This year may have started out well for some, but ended not so well for most. The tentacles of this pandemic changed our lives in so many ways. We had to get creative in order to survive, literally. I kept hearing the word pivot, mostly from companies in terms of their business models.
Early on, as the cases started to rise at alarming rates, the mandate came down for businesses to close that were not deemed essential, to try to stop the spread of the virus. This caused a cascade of issues mostly related to businesses closing, at first temporarily, then some were closing permanently.
When the businesses started closing, employees were laid off. Unemployment claims skyrocketed and essential supplies were difficult to find. That’s when I first started hearing the word pivot.

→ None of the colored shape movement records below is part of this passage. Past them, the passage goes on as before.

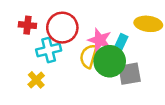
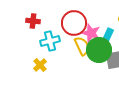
red circle: (62, 28) -> (74, 23), moved
yellow semicircle: (88, 56) -> (82, 46), turned 138

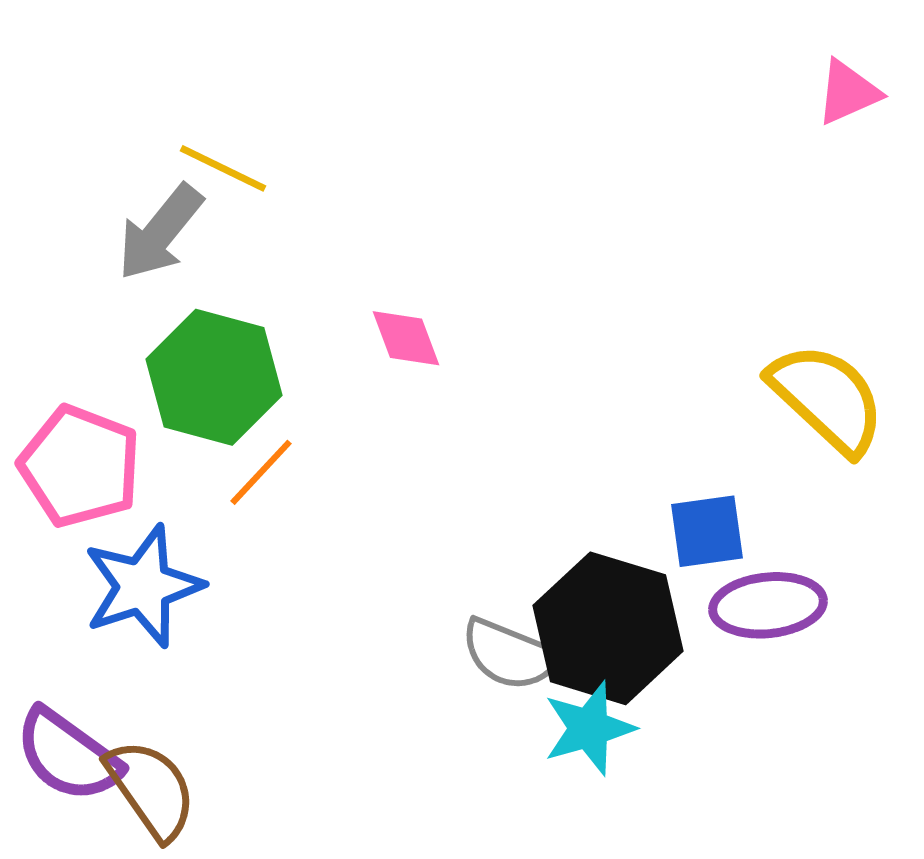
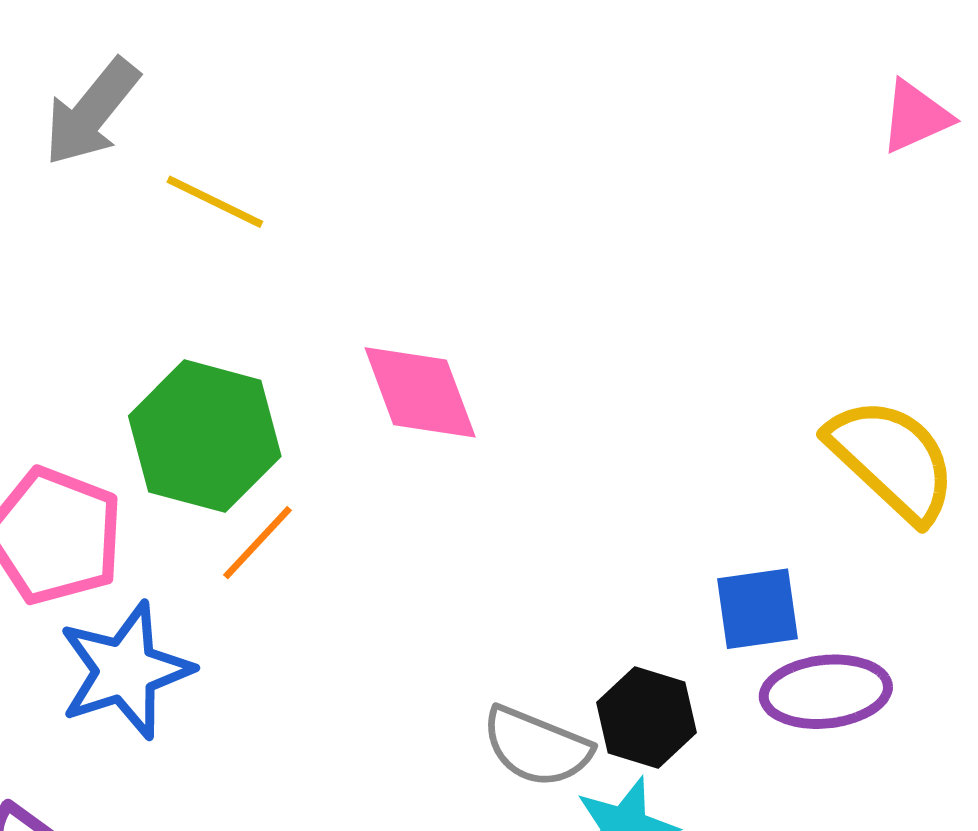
gray arrow: (160, 232) -> (92, 112), moved
pink diamond: (406, 338) -> (420, 392), size x1.5
black hexagon: (608, 628) -> (646, 718), size x0.6

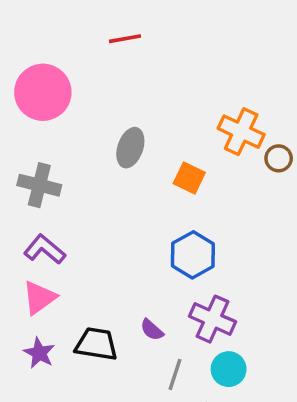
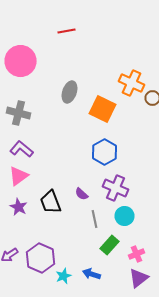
orange square: (189, 178) -> (102, 109), size x1.5
black trapezoid: (96, 344) -> (50, 202), turned -120
gray line: (175, 374) -> (94, 219), turned -30

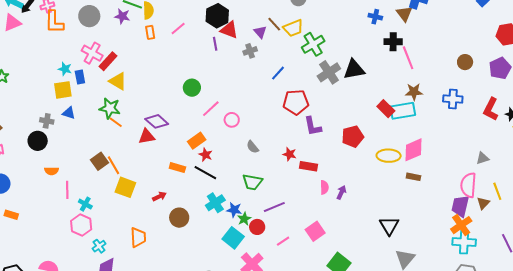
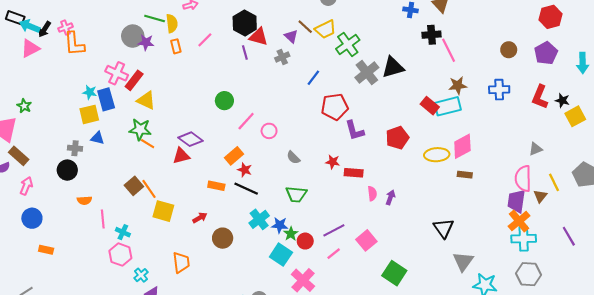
gray circle: (89, 16) -> (133, 36), moved
purple star: (122, 16) -> (146, 42), moved
blue rectangle: (80, 77) -> (106, 99), size x1.5
purple line: (274, 207) -> (334, 230), moved

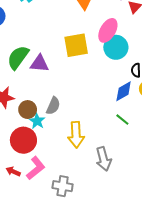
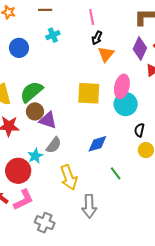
pink ellipse: (108, 30) -> (122, 86), turned -30
purple triangle: (39, 64) -> (48, 120), moved
blue diamond: (124, 91) -> (97, 144), moved
brown circle: (28, 110) -> (35, 111), moved
yellow arrow: (76, 135) -> (69, 177), turned -30

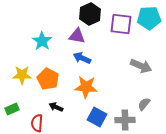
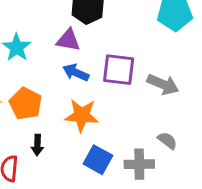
purple square: (121, 24) -> (119, 70), moved
gray semicircle: (144, 104) -> (167, 141), turned 88
black arrow: (56, 107) -> (37, 145), turned -112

Non-essential businesses used the pivot strategy to start making the supplies that were needed, even when their business models were very different, just to keep from closing. They used the resources they had, or were able to acquire, by making face masks, face shields, and even ventilators for the overwhelmed healthcare workers that didn’t have this vital equipment.
Another wave of businesses that were really struggling seemed to be restaurants. They used the pivot strategy when eat in dining was no longer allowed due to social distancing rules. All of their business became curbside pickup or delivery.
Businesses were not alone in using a pivot strategy. Every person on earth used this strategy in some way. In this context, pivot means to shift the way you’re doing things. It may not mean a drastic change; it may just be a slight shift to adapt to change.
The stay-at-home directive caused us to use the resources we have, in order find ways to acquire income, food and supplies to keep on keeping on. There are other aspects that caused us to pivot, such as our mental health.
Humans need social interaction with others to keep our sanity. But what can we do when we’re trying to stop the spread of this deadly airborne virus? We are no longer allowed to congregate in groups, even small ones. We are no longer allowed to shake hands or hug one another. We learned to pivot.
Video calls became an all-important aspect in our lives in many ways. Many companies encouraged their employees to work from home which led to more collaboration using skype or Zoom.
Video calls became the staple for connecting with others both professionally and personally. We couldn’t touch each other but we could at least see one another. Happy hours, holidays and other social interactions with family, friends and colleagues kept us all safe by way of a video call.
These are just some ways that I thought of that caused us to pivot, or shift actions, in our everyday lives. I’m sure there are more that I haven’t thought of. So, I will ask you, ‘how did you pivot in 2020?’.